First impressions: Glasgow
Nothing in the rolling countryside of the Borders prepares you for the huge city of Glasgow, heart of Scotland, though not its capital – Edinburgh.
Traveling up from Carlisle, over the border into Scotland, one is immediately struck by how less heavily populated Scotland is, as is Wales on England’s western flanks.
Mile upon mile of rolling hills, dotted with sheep, crossed with rivers and dammed into hydro-electric schemes, the borders of Scotland are beautiful – not as majestic as the Highlands – less austere, more cultivated, but with a charm that all rural areas in the British Isles possess.
Rushing headlong through the town of Motherwell, with its defunct steel works – the slogan ‘Save Scottish steel!’ surviving the weather, and reminding passers by of what has long gone, the train starts what is almost like a descent in an aircraft, slowing through the urban towns on the fringes of Scotland’s biggest and busiest city.
As we near Glasgow Central, the spires and towers, and the monoliths of Victorian wealth come into view.
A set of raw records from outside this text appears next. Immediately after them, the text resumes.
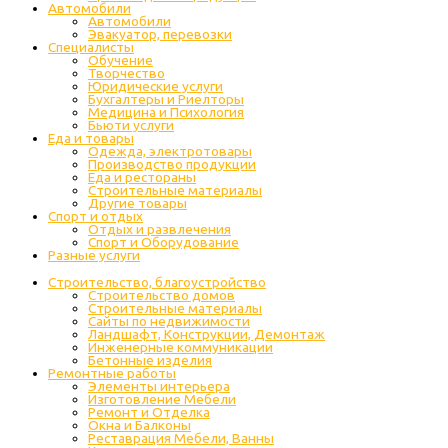
Автомобили
Автомобили
Эвакуатор, перевозки
Специалисты
Обучение
Творчество
Юридические услуги
Бухгалтеры и Риелторы
Медицина и Психология
Бьюти услуги
Еда и товары
Одежда, электротовары
Производство продукции
Еда и рестораны
Строительные материалы
Другие товары
Спорт и отдых
Отдых и развлечения
Спорт и Оборудование
Разные услуги
Строительство, благоустройство
Строительство домов
Строительные материалы
Сайты по недвижимости
Ландшафт, Конструкции, Демонтаж
Инженерные коммуникации
Бетонные изделия
Ремонтные работы
Элементы интерьера
Изготовление Мебели
Ремонт и Отделка
Окна и Балконы
Реставрация Мебели, Ванны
Here though, the stonework is different – a sandstone with a reddish hue in building after building, proclaiming the city’s importance and the origins of its wealth – shipbuilding, heavy engineering, and imports and exports to and from an Empire that once fed this teeming city and its people.
Of course, today, having the preoccupation of my visit to inhibit my wish to look round, that and my day return ticket to speed me round before final whistle sounding the exit of the last train for the south, I have to make do with fleeting glances down streets and along the Clyde.
George Square flashes past, its twelve statues beckoning me to alight from my taxi and read their names – Queen Victoria, Prince Albert, and then James Watt, Sir Walter Scott and Robert Burns standing much lower, as though the Waverley novels were piled under Scott to elevate him above Burns and Tam o’ Shanter.
The last name I noticed as we left the square was Robert Peel (was he Scottish, I wondered), founder of ‘bobbies’ called Peelers in memory of a sometimes less than popular Prime Minister.
In Livingstone Tower, my destination, I found a statue of a sitting Dr. Livingstone; I presume, waiting for the unexpected arrival of Stanley, no doubt. I also found a welcome from the man I had come up to talk to, as well as friendly chatter about Italy’s chances in the World Cup and the like from cheerful Glaswegian taxi drivers talking almost unintelligibly to my untrained English ears, and the right amount and quality of information from security staff at gates and in offices in reception areas.
Leaving on the 4.10 to Plymouth, no less, I recalled some of the names of Glasgow’s thronged streets – Montrose Street, Dobbies Loan, Gordon Street, and of course, that most well known of all the city’s thoroughfares; Sauchiehall Street. Speeding out of the conurbations, I found myself wondering at the pronunciation of Cambuslang and Millheugh.